Write a script in Python that implements a circular queue and creates one with user input. Give an example of how the script works and document the code with appropriate comments and docstrings wherever necessary. 
Generate a response only for the prompt that is given and nothing else. 
"""

## Run Inference with `model.generate()`

In [None]:
%%time
inputs = tokenizer.encode(prompt, return_tensors="pt").to("cuda")
outputs = model.generate(inputs, max_new_tokens=256)
print(tokenizer.decode(outputs[0]))

## Run Inference with Pipeline

In [None]:
def generateOutputWithModelPipeline(model, tokenizer, prompt, temperature=0.7, max_new_tokens=256) : 
    textGenerator = pipeline(
        task="text-generation", 
        model=model, 
        tokenizer=tokenizer,
        pad_token_id=tokenizer.eos_token_id
    )
    
    start = datetime.now()
    
    output = textGenerator(
        prompt,
        do_sample=True,
        max_new_tokens=max_new_tokens, 
        temperature=temperature, 
        top_k=50, 
        top_p=0.9,
        num_return_sequences=1
    )
    
    stop = datetime.now()
    
    totalTimeToPrompt = stop - start
    print(f"Execution Time : {totalTimeToPrompt}")
    
    return output

In [None]:
output = generateOutputWithModelPipeline(model, tokenizer, prompt)
print(output[0]['generated_text'])

## Test Pipeline with Custom Input

In [None]:
language = "Python"
code = """
def test_euler_method(self):
    def dydx(x, y):
        return x + y

    x0, y0 = 0, 1
    x_end = 1
    h = 0.01
    x, y = differential_equations.euler_method(dydx, x0, y0, x_end, h)
    expected = np.exp(x_end) - x_end - 1  # Analytical solution for the differential equation dy/dx = x + y
    self.assertAlmostEqual(y[-1], expected, places=2)
"""

In [None]:
template = f"""
Given a script file in {language}, generate its documentation for each function. For each function in the script, document its name, arguments, return values, and a brief explanation of its logic. Ensure that code within comments is not parsed and documented. Generate nothing else than what is asked.

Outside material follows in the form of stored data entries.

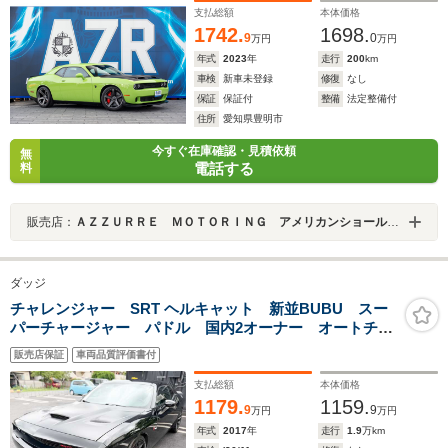
カードンサウンド
支払総額
本体価格
1742.
1698.
9
0
万円
万円
年式
2023
年
走行
200
km
車検
新車未登録
修復
なし
保証
保証付
整備
法定整備付
住所
愛知県豊明市
今すぐ在庫確認・見積依頼
無
電話する
料
販売店：
ＡＺＺＵＲＲＥ ＭＯＴＯＲＩＮＧ アメリカンショールーム
ダッジ
チャレンジャー SRT ヘルキャット 新並BUBU スー
パーチャージャー パドル 国内2オーナー オートチェ
ック有 BT Bカメラ 赤黒KEY有 純正OPアルミボン
販売店保証
車両品質評価書付
ネット ハーマンカードン Dレコ ETC アルカンター
ラ 新基準車検対策済
支払総額
本体価格
1179.
1159.
9
9
万円
万円
年式
2017
年
走行
1.9
万km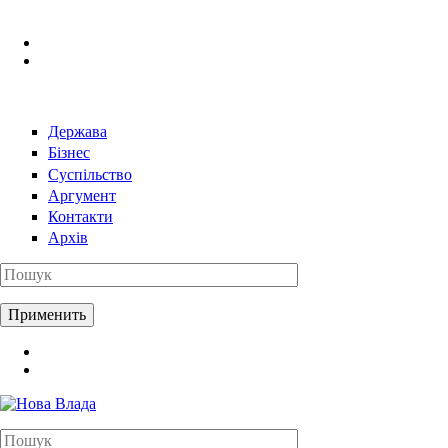
Перейти к основному содержанию
Держава
Бізнес
Суспільство
Аргумент
Контакти
Архів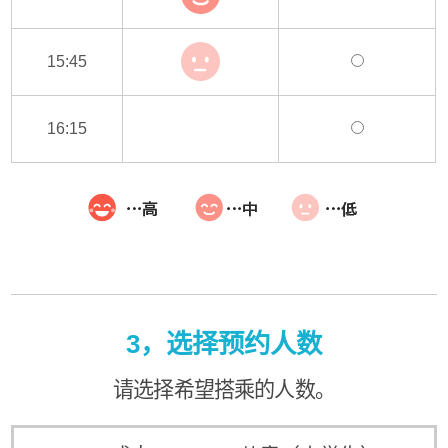
15:45
16:15
3，选择预约人数
请选择希望搭乘的人数。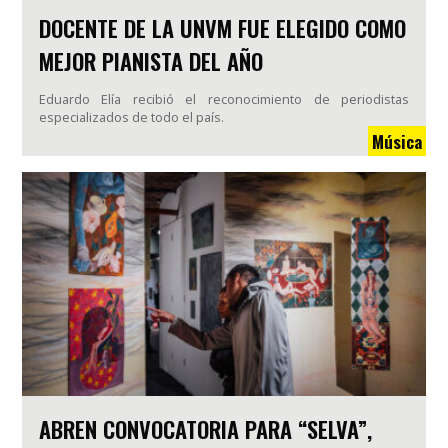
DOCENTE DE LA UNVM FUE ELEGIDO COMO
MEJOR PIANISTA DEL AÑO
Eduardo Elía recibió el reconocimiento de periodistas
especializados de todo el país.
Música
ABREN CONVOCATORIA PARA “SELVA”,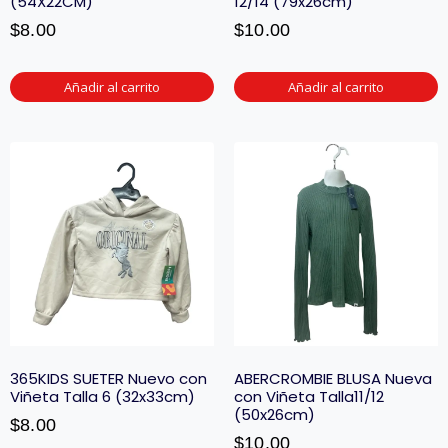
(54X22CM)
12/14 (79x26cm)
$
8.00
$
10.00
Añadir al carrito
Añadir al carrito
365KIDS SUETER Nuevo con
ABERCROMBIE BLUSA Nueva
Viñeta Talla 6 (32x33cm)
con Viñeta Talla11/12
(50x26cm)
$
8.00
$
10.00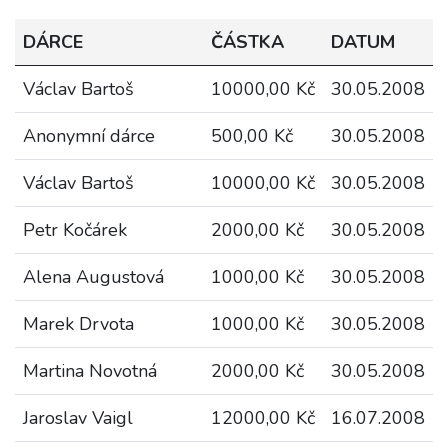
DÁRCE
ČÁSTKA
DATUM
Václav Bartoš
10000,00 Kč
30.05.2008
Anonymní dárce
500,00 Kč
30.05.2008
Václav Bartoš
10000,00 Kč
30.05.2008
Petr Kočárek
2000,00 Kč
30.05.2008
Alena Augustová
1000,00 Kč
30.05.2008
Marek Drvota
1000,00 Kč
30.05.2008
Martina Novotná
2000,00 Kč
30.05.2008
Jaroslav Vaigl
12000,00 Kč
16.07.2008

Strictly use the following format for each function:

## Function Name: `function_name`

### Arguments
* `arg1` (type): Description of argument 1.
* `arg2` (type): Description of argument 2.
* ...

### Return Values
* `return_value1` (type): Description of return value 1.
* `return_value2` (type): Description of return value 2.
* ...

### Explanation of Function Logic:
1. Brief explanation of the function logic step by step.
2. ...
3. ...

-----------------------------------------------------------------------------

Here is the function I want you to generate documentation of:

{code}
"""

In [None]:
template

In [None]:
output = generateOutputWithModelPipeline(model, tokenizer, template)
generatedText = output[0]['generated_text']
response = generatedText[len(template):].strip()

In [None]:
print(generatedText)

In [None]:
print(response)

## Remarks

I'm sure StarCoder2 is great in it's own regard as a code completion agent, however, for my use case, it simply won't cut it.